It looks like the Koreans are going to let their local banks swap their won for the central banks’ dollars. That means the banks get to play with the dollars – and presumably make a bit more adventurous investments than the central bank.
Lending out some of the central banks reserves is one way to cope with the recent surge in capital inflows: the flood of capital inflows can finance a surge in Korean FDI rather than a surge in Korean reserves. Or a surge in Korean purchase of those kinds of US debt that yields a bit more than US Treasuries and Agencies. The Korean Times:
In a departure from its conservative stance on the use of currency reserves for investment purposes, the Bank of Korea (BOK) yesterday said it will increase its lending of foreign currencies to local banks to promote their overseas securities investments.
Beginning this month, banks will be allowed to use the loans from the BOK to buy foreign stocks and bonds. Banks can exchange up to $5 billion worth of Korean currency into dollars at the central bank through currency swap deals, and invest the money in overseas securities markets.
In addition, the central bank has permitted banks to lend dollars to companies as part of efforts to boost overseas investments.
Currency swaps do one other thing: they also remove some won from circulation (sterilization). Rather than having won to lend out, the banks have dollars.

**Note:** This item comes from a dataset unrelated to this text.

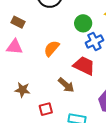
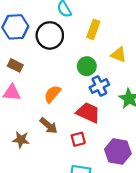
brown arrow: (66, 85) -> (49, 126), moved
red square: (46, 109) -> (78, 139), moved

The Koreans did $500m in swaps last year; $5b is a big increase. And since the Bank of Korea promises to buy the dollars back at a fixed exchange rate in the swap contract, the banks don’t have to worry about the exchange rate risk either.
We know that China did this in 2005 (see the IMF Article IV) in a small way. It may have done even more of these kinds of swaps in 2006 – swapping the PBoC’s dollars for the banks RMB would give the banks more dollars to play with, and help explain the surge in private Chinese debt purchases in 2006 (see the World Bank Quarterly; “private” Chinese purchases of bonds and notes totaled $45b in the first half of the year) .
One result of all this: the line between central bank purchases of US debt and private purchases of US debt is blurring. Korean banks will soon be buying US debt with dollars borrowed (via the swap contract) from Korea’s central bank. I suspect Chinese banks have been doing the same thing for some time now.